Paris lève le poing pour les prophètes de la rage !


Durant la campagne très controversée de Donald Trump aux États-Unis, on a vu de nombreuses protestations apparaître. L’une d’entre elles fut la renaissance d’un son que l’on n’avait plus entendu depuis longtemps, celui de Rage Against The Machine. En effet, les musiciens du groupe ont décidé de former Prophets Of Rage pour contrer un candidat jugé dangereux. Zack De La Rocha ne faisant pas partie de l’aventure, ils ont décidé d’emmener avec eux deux légendes du hip-hop : Chuck D de Public Enemy (ainsi que son collègue DJ Lord aux platines) et B-Real de Cypress Hill. Un combo dynamique, explosif, avec une assurance de qualité en live. Et même si à leur grand regret Donald Trump fût officialisé président des États-Unis, leur combat ne s’arrête pas et Prophets Of Rage souhaite malgré tout faire entendre son message à tout le monde ! Même avec un seul EP – le premier album n’arrivant que quelques mois plus tard -, ils ont déjà marqué les esprits en France au Download Festival et au Hellfest avec des concerts qui ont fait resurgir beaucoup de souvenirs chez les fans.

Il était donc temps de les voir débarquer sur scène dans la capitale française.
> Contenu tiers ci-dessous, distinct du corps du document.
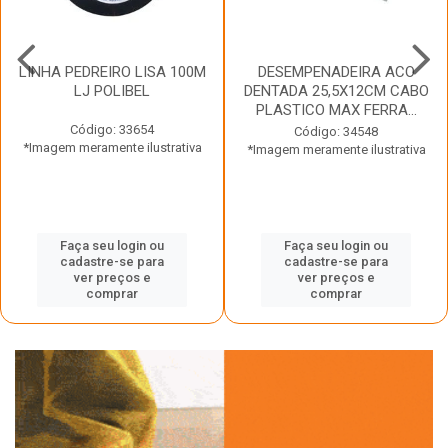
LINHA PEDREIRO LISA 100M
DESEMPENADEIRA ACO
LJ POLIBEL
DENTADA 25,5X12CM CABO
PLASTICO MAX FERRA...
Código: 33654
Código: 34548
*Imagem meramente ilustrativa
*Imagem meramente ilustrativa
Faça seu login ou
Faça seu login ou
cadastre-se para
cadastre-se para
ver preços e
ver preços e
comprar
comprar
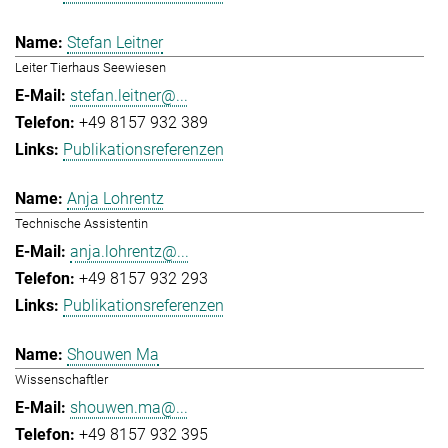
Stefan Leitner
Leiter Tierhaus Seewiesen
stefan.leitner@...
+49 8157 932 389
Publikationsreferenzen
Anja Lohrentz
Technische Assistentin
anja.lohrentz@...
+49 8157 932 293
Publikationsreferenzen
Shouwen Ma
Wissenschaftler
shouwen.ma@...
+49 8157 932 395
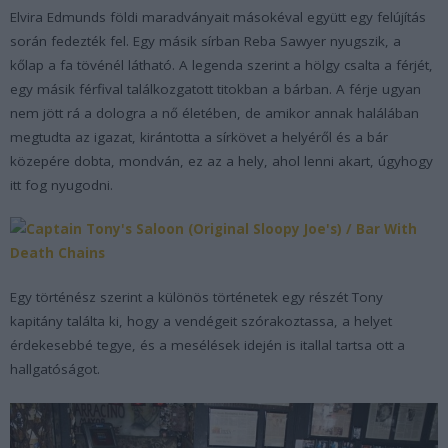
Elvira Edmunds földi maradványait másokéval együtt egy felújítás
során fedezték fel. Egy másik sírban Reba Sawyer nyugszik, a
kőlap a fa tövénél látható. A legenda szerint a hölgy csalta a férjét,
egy másik férfival találkozgatott titokban a bárban. A férje ugyan
nem jött rá a dologra a nő életében, de amikor annak halálában
megtudta az igazat, kirántotta a sírkövet a helyéről és a bár
közepére dobta, mondván, ez az a hely, ahol lenni akart, úgyhogy
itt fog nyugodni.
Egy történész szerint a különös történetek egy részét Tony
kapitány találta ki, hogy a vendégeit szórakoztassa, a helyet
érdekesebbé tegye, és a mesélések idején is itallal tartsa ott a
hallgatóságot.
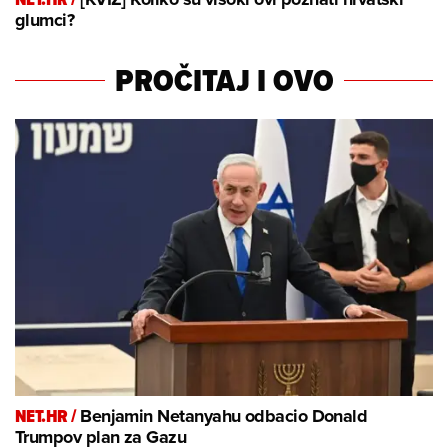
glumci?
PROČITAJ I OVO
NET.HR /
Benjamin Netanyahu odbacio Donald
Trumpov plan za Gazu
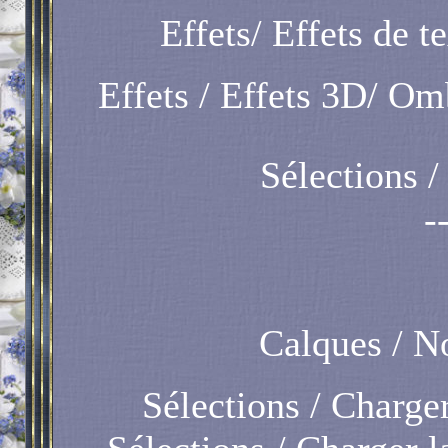
Effets/ Effets de te
Effets / Effets 3D/ Omb
Sélections /
-
Calques / N
Sélections / Charger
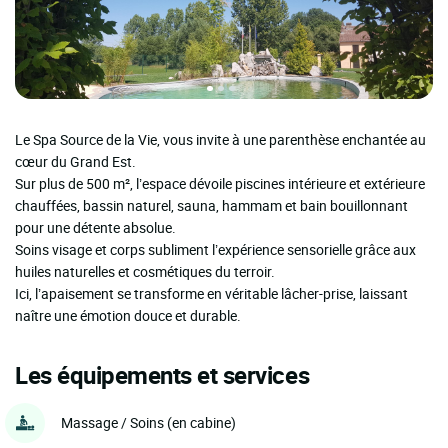
Le Spa Source de la Vie, vous invite à une parenthèse enchantée au
cœur du Grand Est.
Sur plus de 500 m², l’espace dévoile piscines intérieure et extérieure
chauffées, bassin naturel, sauna, hammam et bain bouillonnant
pour une détente absolue.
Soins visage et corps subliment l’expérience sensorielle grâce aux
huiles naturelles et cosmétiques du terroir.
Ici, l’apaisement se transforme en véritable lâcher-prise, laissant
naître une émotion douce et durable.
Les équipements et services
Massage / Soins (en cabine)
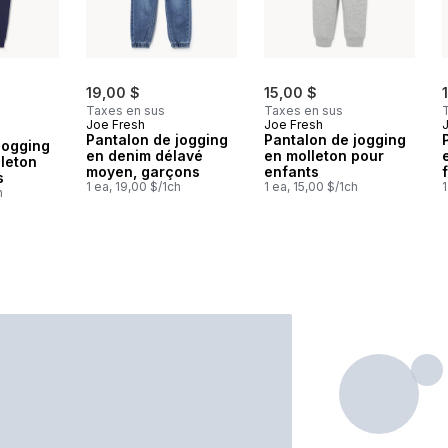
19,00 $
15,00 $
Taxes en sus
Taxes en sus
Joe Fresh
Joe Fresh
Pantalon de jogging
Pantalon de jogging
jogging
en denim délavé
en molleton pour
leton
moyen, garçons
enfants
s
1 ea, 19,00 $/1ch
1 ea, 15,00 $/1ch
1
h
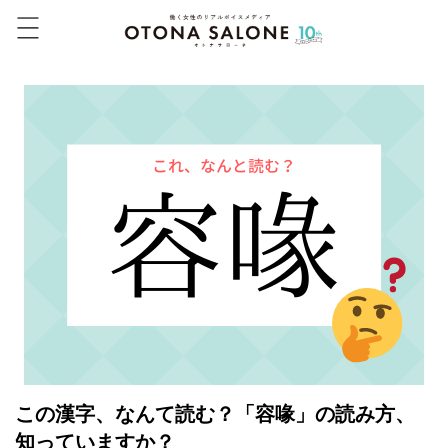
この漢字、なんて読む？「容喙」の読み方、
知っていますか？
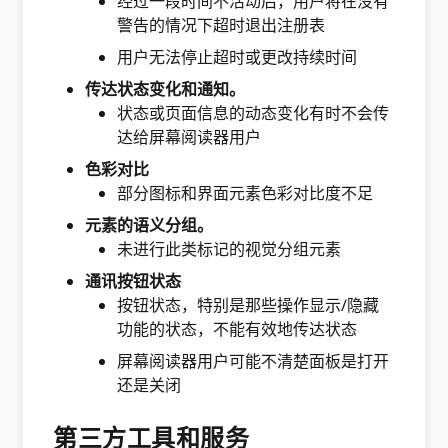
经过一段时间不活动后，用户将在没有
警告的情况下超时退出注册表
用户无法停止超时或更改持续时间
传达状态变化和通知。
状态或页面信息的动态变化有时不会传
达给屏幕阅读器用户
色彩对比
部分图标和界面元素色彩对比度不足
元素的语义分组。
未进行此类标记的视觉分组元素
通讯按钮状态
按钮状态，特别是那些操作显示/隐藏
功能的状态，不能有效地传达状态
屏幕阅读器用户可能不清楚面板是打开
还是关闭
第三方工具和服务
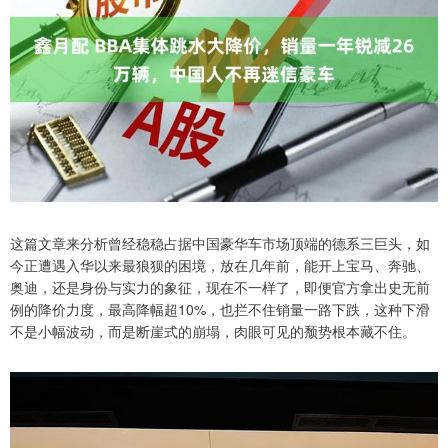
这篇文章来分析曾经稳稳占据中国豪华车市场顶端的德系三巨头，如
今正遭遇入华以来最狼狈的困境，放在几年前，能开上宝马、奔驰、
奥迪，还是身份与实力的象征，现在不一样了，即便官方拿出史无前
例的降价力度，最高降幅超10%，也拦不住销量一路下跌，这种下滑
不是小幅波动，而是断崖式的崩塌，肉眼可见的颓势根本藏不住。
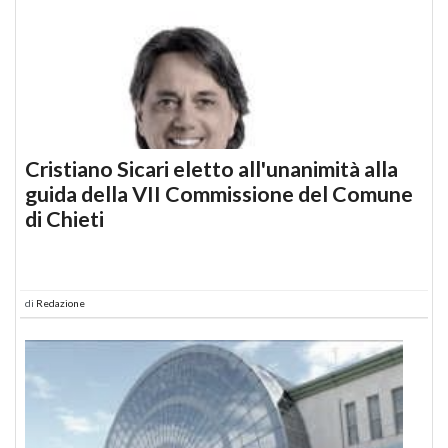
Cristiano Sicari eletto all'unanimità alla
guida della VII Commissione del Comune
di Chieti
di
Redazione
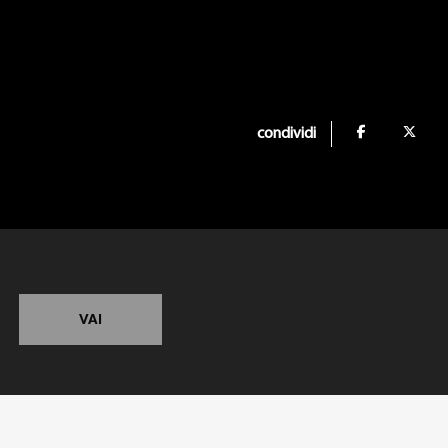
condividi
VAI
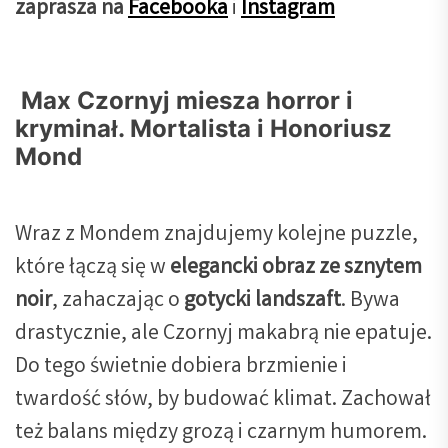
zaprasza na
Facebooka
i
Instagram
Max Czornyj miesza horror i
kryminał. Mortalista i Honoriusz
Mond
Wraz z Mondem znajdujemy kolejne puzzle,
które łączą się w
elegancki obraz ze sznytem
noir
, zahaczając o
gotycki landszaft
. Bywa
drastycznie, ale Czornyj makabrą nie epatuje.
Do tego świetnie dobiera brzmienie i
twardość słów, by budować klimat. Zachował
też balans między grozą i czarnym humorem.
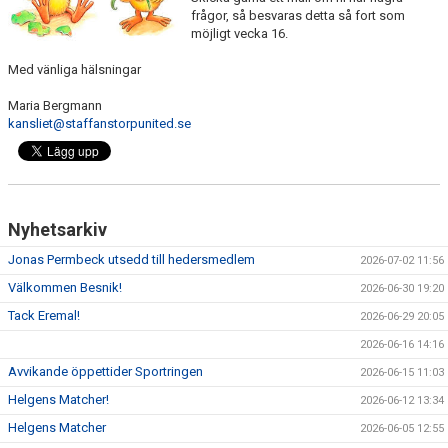
frågor, så besvaras detta så fort som
möjligt vecka 16.
KLÄDPROFIL
Med vänliga hälsningar
LEDARINFORMATION
Maria Bergmann
kansliet@staffanstorpunited.se
STYRELSE/SEKTIONER
KONTAKT/KANSLI
PARTNERS
Nyhetsarkiv
OM SUFC
Jonas Permbeck utsedd till hedersmedlem
2026-07-02 11:56
Välkommen Besnik!
2026-06-30 19:20
Tack Eremal!
2026-06-29 20:05
2026-06-16 14:16
Avvikande öppettider Sportringen
2026-06-15 11:03
Helgens Matcher!
2026-06-12 13:34
Helgens Matcher
2026-06-05 12:55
Pendant que Trust finit son épopée parisienne au nom de la rage à l’Élysée Montmartre, c’est une vague de protestation américaine qui débarque au Zénith de Paris. On va passer tout le concert debout, même dans les gradins, à danser, crier, chanter, sauter et libérer notre rage. Levez votre poing en l’air et préparez-vous au premier concert en salle à Paris de Prophets Of Rage !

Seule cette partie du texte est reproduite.